Nottingham Inquiry told Valdo Calocane had flatmate in headlock a year before attacks
The flatmate said police did not arrest Calocane
Last updated 22 hours ago
A flatmate of Valdo Calocane has told the inquiry into the 2023 Nottingham attacks how the triple killer put him in a headlock and then prevented him from leaving their shared kitchen.
The witness, identified at the inquiry only as Christopher, described the incident in 2022 as distressing and said a police officer was later dismissive and did not arrest Calocane.
Mobile phone footage of paranoid schizophrenic Calocane holding his flatmate in a headlock was shown to the central London inquiry on Thursday, as Christopher gave evidence.
The inquiry has previously heard how Calocane, then a mechanical engineering student at the University of Nottingham, headbutted, punched and swung handcuffs at a police officer on September 3 2021, causing swelling to his face.
The killer went on to fatally stab University of Nottingham undergraduates Barnaby Webber and Grace O'Malley-Kumar, both 19, and grandfather Ian Coates, 65, and attempted to kill three more people in the early hours of June 13 2023.
In his evidence to the inquiry, Christopher said he was attacked by Calocane on January 15 2022 in shared six-room student accommodation in Faraday Road, Nottingham.
The witness said he and others would hear occasional noises from Calocane's room.
"He wasn't ever warm to us," Christopher said.
"The bathroom had been left (by Calocane) in probably the worst state that it had been up to that point.
"I decided that I couldn't shower because of it.
"I said (to Calocane) that this is not fair to other people.
"A few hours later he came into the kitchen so I said to him 'Have you cleaned it up yet?'
"He said 'No, I'm not going to'."
Calocane then came "flying across the room" and threw a punch, Christopher said, adding: "I dodged the punch and then we were wrestling. He ended up getting me in a headlock."

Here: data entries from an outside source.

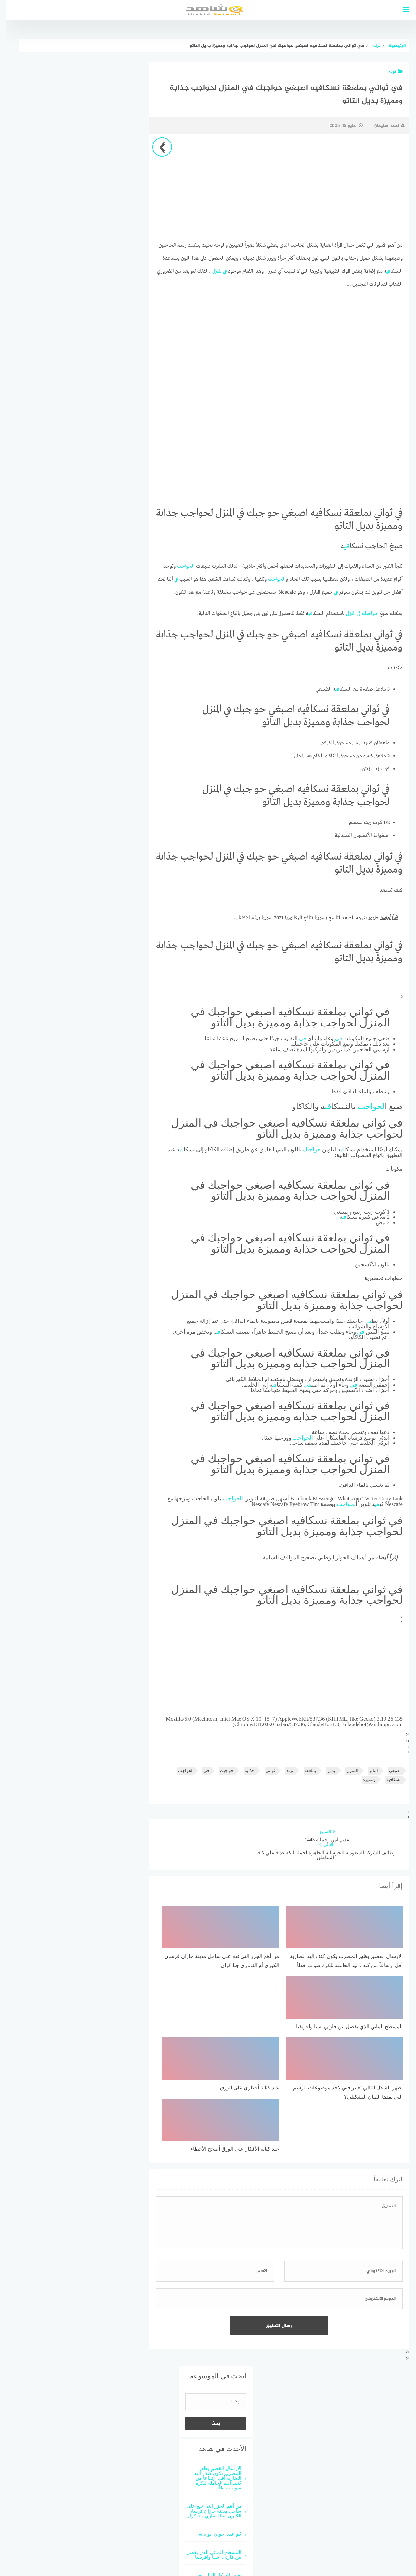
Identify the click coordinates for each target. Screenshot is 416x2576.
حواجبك (364, 613)
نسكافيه (387, 1780)
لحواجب (179, 566)
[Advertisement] (273, 187)
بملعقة (304, 1770)
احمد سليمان (382, 125)
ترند (389, 71)
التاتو (367, 1770)
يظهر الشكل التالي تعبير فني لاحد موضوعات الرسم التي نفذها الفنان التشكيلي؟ (208, 2474)
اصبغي (389, 1770)
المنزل (210, 271)
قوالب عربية (192, 2547)
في (382, 271)
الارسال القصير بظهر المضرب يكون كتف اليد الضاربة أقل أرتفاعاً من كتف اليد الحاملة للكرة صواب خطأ (211, 2370)
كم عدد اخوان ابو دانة (213, 2425)
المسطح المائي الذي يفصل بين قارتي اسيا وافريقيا (207, 2446)
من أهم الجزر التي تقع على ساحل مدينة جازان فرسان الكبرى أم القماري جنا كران (207, 2402)
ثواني (264, 1770)
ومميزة (363, 1780)
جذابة (243, 1770)
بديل (325, 1770)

Christopher told the inquiry he then called police but Calocane would not let him leave the flat and stared at him as he waited for officers to arrive.
Asked by counsel to the inquiry if waiting for police with Calocane had felt like a hostage situation, Christopher, who decided not to press charges, said: "It did feel like that at the time because when the assault happened there were two other people in the room.
"It was just me and him at that point and he's staring into my eyes. Yeah, it did feel like that to me."
Christopher was left with a stiff and painful neck and said that after speaking to police who arrived at the scene he was told by an officer that the incident was "going to be common assault".
He told the inquiry: "I felt like it was dismissive in a way. He (the officer) said we can do this thing called restorative justice."
An officer went to speak to Calocane, the witness said, but he did not agree to apologise and "they did not arrest him and nothing happened".
Christopher added: "They asked me if I wanted to pursue it. At that point to be honest I kind of thought it was a waste of time. I just said 'leave it at that'.
"The only thing I wanted was for him to not live in the flat any more."
At the end of his evidence, Christopher said he believed he and others were put at risk because they were not given background information about Calocane's medical history.
"I got lucky and I'm fine," he said.
"Maybe I wouldn't have, but that's where we are."
The inquiry heard on Wednesday how Calocane was charged with assaulting an emergency worker and was summonsed to attend Nottingham Magistrates' Court in September 2022 but he failed to appear.
A warrant for his arrest was issued by the court, but Calocane had not been arrested by police before he committed the attacks in June 2023.
Calocane is currently detained indefinitely in a high-security hospital after prosecutors accepted his not guilty pleas to murder at his sentencing at Nottingham Crown Court in January 2024.